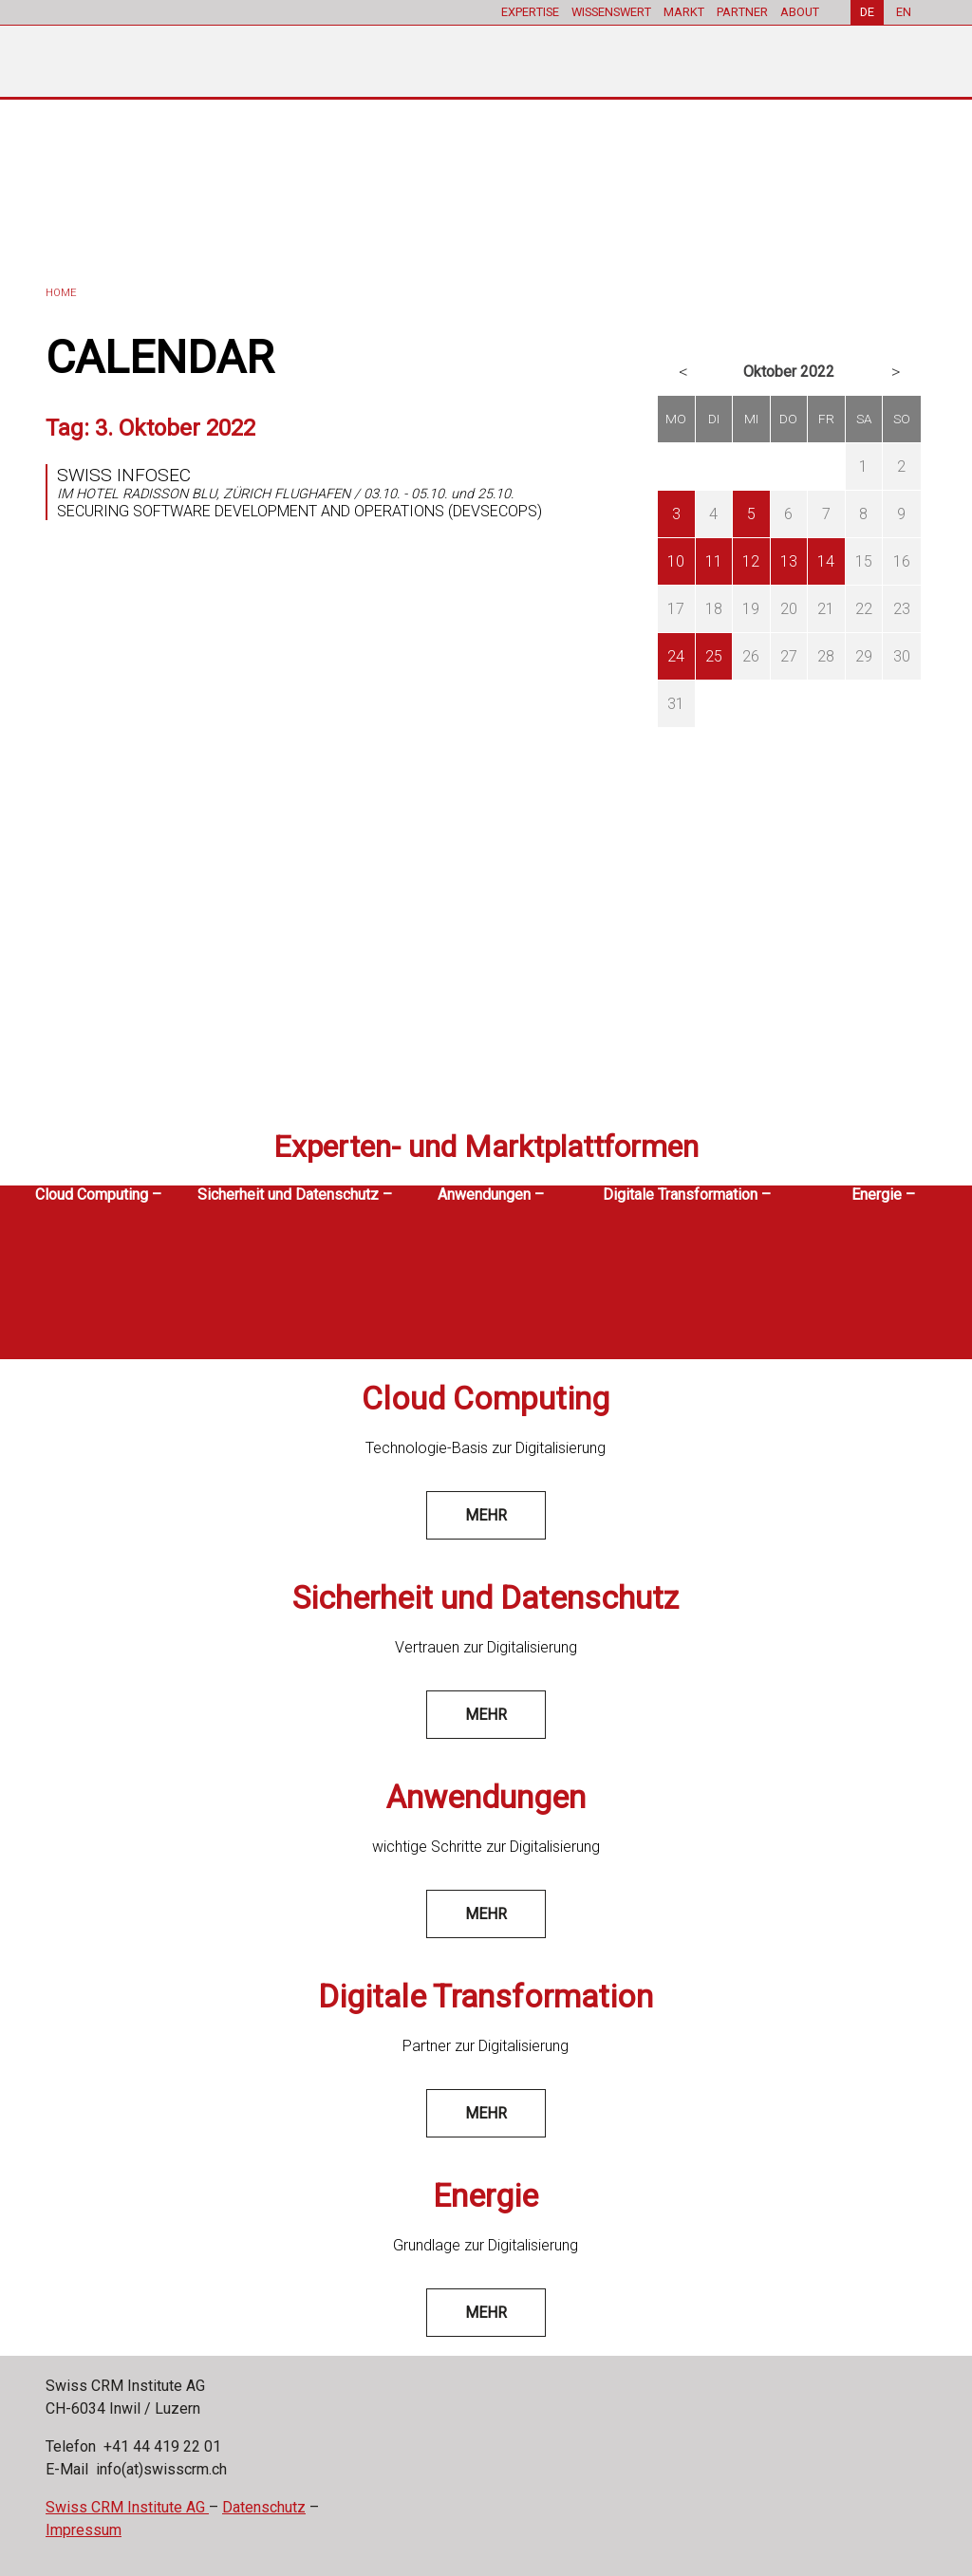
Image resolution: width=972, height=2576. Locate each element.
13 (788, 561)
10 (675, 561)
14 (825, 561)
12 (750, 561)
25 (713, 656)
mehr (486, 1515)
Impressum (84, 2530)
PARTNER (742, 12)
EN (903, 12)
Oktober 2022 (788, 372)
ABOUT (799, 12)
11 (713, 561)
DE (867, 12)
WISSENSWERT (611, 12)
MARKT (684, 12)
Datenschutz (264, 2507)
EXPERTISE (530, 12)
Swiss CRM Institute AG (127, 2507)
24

####

An exact copy of the entries, without any pictures, is what the answer should be.

FINISHED TASK:
Image resolution: width=972, height=2576. Locate each element.
13 (788, 561)
10 (675, 561)
14 (825, 561)
12 (750, 561)
25 (713, 656)
mehr (486, 1515)
Impressum (84, 2530)
PARTNER (742, 12)
EN (903, 12)
Oktober 2022 (788, 372)
ABOUT (799, 12)
11 (713, 561)
DE (867, 12)
WISSENSWERT (611, 12)
MARKT (684, 12)
Datenschutz (264, 2507)
EXPERTISE (530, 12)
Swiss CRM Institute AG (127, 2507)
24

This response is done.